**Work order**
Copy every line below where the string "Hamilton" is found.

**Given records**
= Beginning of Section =
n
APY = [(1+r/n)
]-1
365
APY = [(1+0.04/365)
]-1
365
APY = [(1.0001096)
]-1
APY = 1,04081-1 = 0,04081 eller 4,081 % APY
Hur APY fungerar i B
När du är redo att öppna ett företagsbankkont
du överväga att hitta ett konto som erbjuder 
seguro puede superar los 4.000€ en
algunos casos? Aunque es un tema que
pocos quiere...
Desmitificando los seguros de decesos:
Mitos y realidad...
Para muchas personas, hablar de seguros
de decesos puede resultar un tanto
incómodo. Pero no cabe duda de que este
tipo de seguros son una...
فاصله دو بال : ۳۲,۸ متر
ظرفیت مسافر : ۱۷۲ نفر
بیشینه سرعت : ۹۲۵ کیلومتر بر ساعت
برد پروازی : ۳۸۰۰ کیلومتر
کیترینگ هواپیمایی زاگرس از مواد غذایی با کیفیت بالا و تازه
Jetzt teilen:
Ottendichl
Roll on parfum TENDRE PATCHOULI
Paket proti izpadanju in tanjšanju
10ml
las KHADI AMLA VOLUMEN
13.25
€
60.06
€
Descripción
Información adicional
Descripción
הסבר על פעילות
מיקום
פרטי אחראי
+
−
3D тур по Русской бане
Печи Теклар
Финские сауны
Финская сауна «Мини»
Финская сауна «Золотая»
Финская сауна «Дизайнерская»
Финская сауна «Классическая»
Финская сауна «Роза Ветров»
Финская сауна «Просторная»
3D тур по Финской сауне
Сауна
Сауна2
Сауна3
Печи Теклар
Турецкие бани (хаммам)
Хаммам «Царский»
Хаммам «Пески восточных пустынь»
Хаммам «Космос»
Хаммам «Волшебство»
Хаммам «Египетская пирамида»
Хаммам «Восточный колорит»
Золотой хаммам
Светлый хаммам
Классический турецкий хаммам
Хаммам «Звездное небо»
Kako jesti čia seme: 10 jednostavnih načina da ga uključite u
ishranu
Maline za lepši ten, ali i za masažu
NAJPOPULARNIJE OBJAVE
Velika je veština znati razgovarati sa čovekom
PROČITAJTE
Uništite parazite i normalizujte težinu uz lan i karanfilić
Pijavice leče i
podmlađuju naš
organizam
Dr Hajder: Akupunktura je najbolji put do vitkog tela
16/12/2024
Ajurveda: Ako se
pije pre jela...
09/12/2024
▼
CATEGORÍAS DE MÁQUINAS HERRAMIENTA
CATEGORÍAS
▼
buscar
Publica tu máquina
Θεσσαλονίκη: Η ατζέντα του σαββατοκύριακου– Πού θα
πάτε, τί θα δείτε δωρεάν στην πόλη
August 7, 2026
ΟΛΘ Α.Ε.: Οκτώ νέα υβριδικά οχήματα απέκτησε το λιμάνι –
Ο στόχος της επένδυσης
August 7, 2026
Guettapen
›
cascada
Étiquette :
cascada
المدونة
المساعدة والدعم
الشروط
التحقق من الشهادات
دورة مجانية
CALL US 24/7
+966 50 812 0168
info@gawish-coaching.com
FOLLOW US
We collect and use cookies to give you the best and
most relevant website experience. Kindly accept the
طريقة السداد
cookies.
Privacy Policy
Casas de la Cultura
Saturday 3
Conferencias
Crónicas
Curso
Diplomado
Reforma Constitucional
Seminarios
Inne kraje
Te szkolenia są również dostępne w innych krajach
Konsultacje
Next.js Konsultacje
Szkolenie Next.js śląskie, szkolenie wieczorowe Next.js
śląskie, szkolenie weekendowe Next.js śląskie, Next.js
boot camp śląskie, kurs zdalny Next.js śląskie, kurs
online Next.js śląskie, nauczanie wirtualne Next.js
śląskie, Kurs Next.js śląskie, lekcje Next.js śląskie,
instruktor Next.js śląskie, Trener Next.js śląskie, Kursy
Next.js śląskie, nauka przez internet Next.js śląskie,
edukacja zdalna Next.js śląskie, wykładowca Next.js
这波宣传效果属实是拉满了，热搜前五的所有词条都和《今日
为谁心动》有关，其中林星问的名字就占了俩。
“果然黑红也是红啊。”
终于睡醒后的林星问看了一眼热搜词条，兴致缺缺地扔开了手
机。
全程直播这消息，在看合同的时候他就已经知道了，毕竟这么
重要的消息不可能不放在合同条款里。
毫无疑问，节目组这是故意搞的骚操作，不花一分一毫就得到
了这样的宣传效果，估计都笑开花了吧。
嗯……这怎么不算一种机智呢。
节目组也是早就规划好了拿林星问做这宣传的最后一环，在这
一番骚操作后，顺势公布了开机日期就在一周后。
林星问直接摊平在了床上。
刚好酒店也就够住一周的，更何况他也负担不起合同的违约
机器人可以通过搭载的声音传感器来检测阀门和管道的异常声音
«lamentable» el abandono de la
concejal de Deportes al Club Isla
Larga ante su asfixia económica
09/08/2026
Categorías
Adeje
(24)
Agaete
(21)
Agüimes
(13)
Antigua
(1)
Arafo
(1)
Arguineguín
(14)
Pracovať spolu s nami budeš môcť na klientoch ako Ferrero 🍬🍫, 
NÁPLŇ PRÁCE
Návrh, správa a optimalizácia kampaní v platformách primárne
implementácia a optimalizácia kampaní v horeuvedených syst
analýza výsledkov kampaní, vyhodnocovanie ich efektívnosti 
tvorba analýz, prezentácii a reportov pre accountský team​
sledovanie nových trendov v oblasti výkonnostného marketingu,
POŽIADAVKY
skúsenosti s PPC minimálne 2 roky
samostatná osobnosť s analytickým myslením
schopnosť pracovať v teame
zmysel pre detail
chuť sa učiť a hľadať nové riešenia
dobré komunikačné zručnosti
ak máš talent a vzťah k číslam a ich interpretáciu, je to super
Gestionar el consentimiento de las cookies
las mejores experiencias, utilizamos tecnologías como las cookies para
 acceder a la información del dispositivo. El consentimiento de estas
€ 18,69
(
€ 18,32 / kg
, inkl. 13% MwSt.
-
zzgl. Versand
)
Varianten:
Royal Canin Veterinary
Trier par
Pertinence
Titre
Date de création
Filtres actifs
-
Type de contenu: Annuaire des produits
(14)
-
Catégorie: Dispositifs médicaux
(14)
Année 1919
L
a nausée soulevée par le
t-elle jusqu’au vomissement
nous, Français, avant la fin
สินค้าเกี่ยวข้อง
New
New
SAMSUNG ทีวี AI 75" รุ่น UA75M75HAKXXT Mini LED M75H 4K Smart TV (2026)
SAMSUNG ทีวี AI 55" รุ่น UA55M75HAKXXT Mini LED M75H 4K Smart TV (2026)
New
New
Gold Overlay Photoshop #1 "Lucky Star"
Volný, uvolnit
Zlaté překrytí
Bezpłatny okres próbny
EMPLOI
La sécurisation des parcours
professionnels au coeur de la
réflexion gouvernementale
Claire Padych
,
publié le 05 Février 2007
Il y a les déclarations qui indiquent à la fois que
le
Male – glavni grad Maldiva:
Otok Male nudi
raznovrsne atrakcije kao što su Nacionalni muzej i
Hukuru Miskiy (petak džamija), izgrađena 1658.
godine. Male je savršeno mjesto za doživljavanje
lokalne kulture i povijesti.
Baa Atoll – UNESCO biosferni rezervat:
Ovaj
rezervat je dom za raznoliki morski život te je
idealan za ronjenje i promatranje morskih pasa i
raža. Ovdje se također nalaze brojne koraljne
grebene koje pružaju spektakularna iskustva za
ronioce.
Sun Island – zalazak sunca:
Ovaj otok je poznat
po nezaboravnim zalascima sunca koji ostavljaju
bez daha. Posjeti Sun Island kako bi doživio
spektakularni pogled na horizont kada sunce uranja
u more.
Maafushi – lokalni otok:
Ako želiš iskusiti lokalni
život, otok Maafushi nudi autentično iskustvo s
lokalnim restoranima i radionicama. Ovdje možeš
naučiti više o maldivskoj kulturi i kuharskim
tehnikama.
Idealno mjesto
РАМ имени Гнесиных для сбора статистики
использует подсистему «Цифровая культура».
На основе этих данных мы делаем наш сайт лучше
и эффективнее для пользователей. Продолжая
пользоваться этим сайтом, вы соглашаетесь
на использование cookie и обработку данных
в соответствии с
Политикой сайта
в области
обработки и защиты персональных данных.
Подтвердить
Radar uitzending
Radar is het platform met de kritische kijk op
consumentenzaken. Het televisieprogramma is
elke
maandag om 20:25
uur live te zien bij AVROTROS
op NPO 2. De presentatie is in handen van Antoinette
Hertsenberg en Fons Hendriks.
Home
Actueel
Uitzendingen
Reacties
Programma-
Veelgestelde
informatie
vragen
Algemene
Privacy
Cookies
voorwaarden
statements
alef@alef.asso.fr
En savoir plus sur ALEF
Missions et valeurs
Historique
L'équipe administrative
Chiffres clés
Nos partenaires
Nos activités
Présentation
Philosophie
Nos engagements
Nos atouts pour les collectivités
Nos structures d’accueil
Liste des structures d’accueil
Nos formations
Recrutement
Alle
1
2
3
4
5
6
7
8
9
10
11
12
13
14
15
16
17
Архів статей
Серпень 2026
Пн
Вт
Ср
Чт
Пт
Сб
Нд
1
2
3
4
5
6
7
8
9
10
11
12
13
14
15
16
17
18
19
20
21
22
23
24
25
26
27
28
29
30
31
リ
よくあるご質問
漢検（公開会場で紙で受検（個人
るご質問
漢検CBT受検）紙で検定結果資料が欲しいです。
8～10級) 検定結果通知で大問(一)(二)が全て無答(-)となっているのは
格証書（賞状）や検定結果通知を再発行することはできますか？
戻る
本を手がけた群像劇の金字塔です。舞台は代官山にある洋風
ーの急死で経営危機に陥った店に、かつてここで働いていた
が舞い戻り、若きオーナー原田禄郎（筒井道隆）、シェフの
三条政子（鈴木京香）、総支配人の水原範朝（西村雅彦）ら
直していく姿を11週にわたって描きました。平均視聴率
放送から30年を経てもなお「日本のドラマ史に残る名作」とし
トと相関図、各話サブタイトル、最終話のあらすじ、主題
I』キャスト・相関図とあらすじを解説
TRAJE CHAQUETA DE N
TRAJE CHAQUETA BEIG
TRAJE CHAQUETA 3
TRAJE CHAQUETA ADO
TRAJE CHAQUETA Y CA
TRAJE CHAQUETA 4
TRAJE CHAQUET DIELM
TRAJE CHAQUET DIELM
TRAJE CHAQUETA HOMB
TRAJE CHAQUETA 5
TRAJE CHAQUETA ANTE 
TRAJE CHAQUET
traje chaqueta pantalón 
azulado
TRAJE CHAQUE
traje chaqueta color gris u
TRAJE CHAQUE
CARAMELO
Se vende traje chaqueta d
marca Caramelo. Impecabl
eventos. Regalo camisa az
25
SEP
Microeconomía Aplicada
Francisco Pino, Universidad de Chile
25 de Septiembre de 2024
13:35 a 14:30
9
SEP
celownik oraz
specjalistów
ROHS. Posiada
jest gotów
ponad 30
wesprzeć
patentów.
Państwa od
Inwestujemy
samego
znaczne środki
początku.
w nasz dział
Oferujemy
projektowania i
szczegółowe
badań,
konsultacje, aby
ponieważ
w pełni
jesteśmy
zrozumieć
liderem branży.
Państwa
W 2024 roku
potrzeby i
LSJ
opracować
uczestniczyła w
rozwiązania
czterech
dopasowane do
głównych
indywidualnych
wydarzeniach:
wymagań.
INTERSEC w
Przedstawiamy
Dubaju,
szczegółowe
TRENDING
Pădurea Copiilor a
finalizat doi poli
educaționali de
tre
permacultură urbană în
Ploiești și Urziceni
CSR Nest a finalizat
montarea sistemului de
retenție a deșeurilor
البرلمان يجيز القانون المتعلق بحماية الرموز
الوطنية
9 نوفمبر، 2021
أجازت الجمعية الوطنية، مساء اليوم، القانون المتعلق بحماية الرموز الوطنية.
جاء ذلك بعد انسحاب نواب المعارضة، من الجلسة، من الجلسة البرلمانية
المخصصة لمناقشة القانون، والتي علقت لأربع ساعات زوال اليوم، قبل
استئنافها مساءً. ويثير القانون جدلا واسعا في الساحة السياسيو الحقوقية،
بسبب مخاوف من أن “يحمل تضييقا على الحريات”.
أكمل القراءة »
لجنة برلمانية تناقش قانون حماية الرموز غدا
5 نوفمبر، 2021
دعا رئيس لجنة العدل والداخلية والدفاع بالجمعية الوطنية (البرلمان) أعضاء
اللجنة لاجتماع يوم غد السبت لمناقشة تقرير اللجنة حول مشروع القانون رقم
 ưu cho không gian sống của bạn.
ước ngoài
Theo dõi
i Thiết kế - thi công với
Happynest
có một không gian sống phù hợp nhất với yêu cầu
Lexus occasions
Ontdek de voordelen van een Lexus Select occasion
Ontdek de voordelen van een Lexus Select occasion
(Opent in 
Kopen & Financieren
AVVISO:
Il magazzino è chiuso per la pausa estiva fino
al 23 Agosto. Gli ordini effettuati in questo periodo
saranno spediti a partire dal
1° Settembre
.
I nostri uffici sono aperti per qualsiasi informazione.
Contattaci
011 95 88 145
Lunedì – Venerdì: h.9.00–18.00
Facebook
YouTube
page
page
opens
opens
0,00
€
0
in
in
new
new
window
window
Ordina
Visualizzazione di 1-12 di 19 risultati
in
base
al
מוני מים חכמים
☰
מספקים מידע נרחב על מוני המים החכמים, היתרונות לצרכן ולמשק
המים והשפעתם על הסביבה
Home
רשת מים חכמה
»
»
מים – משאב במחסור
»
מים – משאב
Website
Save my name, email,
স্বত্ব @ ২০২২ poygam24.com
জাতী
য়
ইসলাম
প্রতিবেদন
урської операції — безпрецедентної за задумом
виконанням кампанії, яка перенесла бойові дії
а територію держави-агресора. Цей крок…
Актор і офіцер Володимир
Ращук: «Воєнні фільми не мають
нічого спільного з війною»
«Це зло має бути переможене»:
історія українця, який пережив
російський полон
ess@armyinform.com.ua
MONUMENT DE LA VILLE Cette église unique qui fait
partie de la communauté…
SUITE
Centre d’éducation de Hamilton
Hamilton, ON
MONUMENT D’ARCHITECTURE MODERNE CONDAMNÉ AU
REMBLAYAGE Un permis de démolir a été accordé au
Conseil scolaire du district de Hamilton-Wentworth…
= End of Section =
**Your response**
Centre d’éducation de Hamilton
Hamilton, ON
Conseil scolaire du district de Hamilton-Wentworth…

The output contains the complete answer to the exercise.